Recorded data
════════════════════
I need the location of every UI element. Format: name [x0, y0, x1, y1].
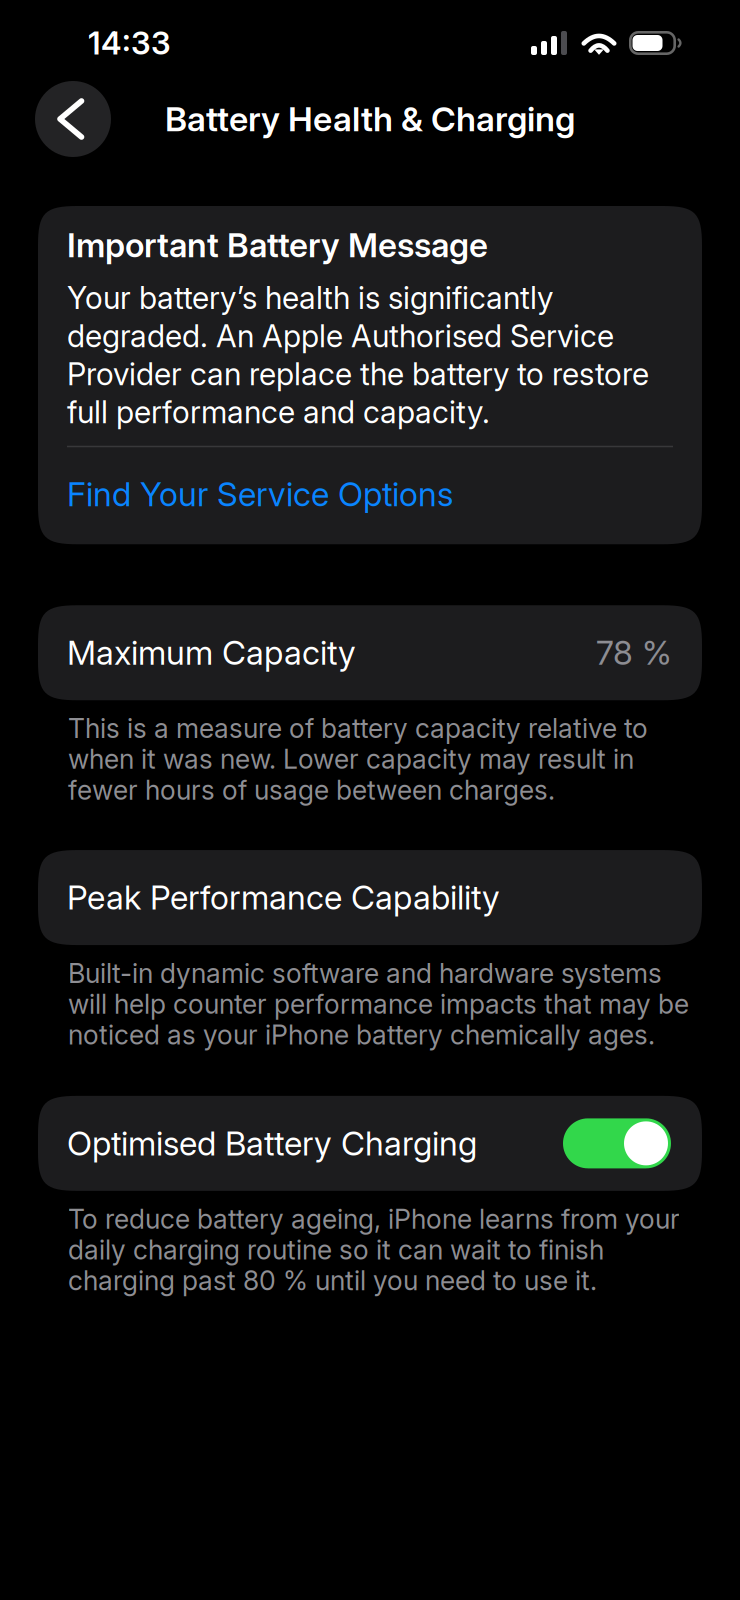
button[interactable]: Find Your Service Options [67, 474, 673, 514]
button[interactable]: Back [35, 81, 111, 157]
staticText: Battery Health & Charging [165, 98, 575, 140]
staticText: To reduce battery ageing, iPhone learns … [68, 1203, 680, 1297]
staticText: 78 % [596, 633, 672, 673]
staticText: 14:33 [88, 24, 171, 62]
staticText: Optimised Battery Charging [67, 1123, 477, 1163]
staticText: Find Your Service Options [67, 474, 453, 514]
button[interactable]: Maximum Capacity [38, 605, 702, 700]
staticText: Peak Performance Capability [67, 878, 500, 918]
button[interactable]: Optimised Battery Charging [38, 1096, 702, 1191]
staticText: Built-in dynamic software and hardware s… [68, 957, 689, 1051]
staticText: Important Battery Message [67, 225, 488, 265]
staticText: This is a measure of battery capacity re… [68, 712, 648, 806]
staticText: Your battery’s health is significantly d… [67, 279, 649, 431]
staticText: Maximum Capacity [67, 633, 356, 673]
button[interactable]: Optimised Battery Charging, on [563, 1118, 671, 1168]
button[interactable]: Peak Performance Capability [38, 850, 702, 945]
════════════════════
_Instructions for the task_.
Where a line of the records contains the word "Charging", copy that line.

_Response for this exercise_.
staticText: Battery Health & Charging [165, 98, 575, 140]
staticText: Optimised Battery Charging [67, 1123, 477, 1163]
button[interactable]: Optimised Battery Charging [38, 1096, 702, 1191]
button[interactable]: Optimised Battery Charging, on [563, 1118, 671, 1168]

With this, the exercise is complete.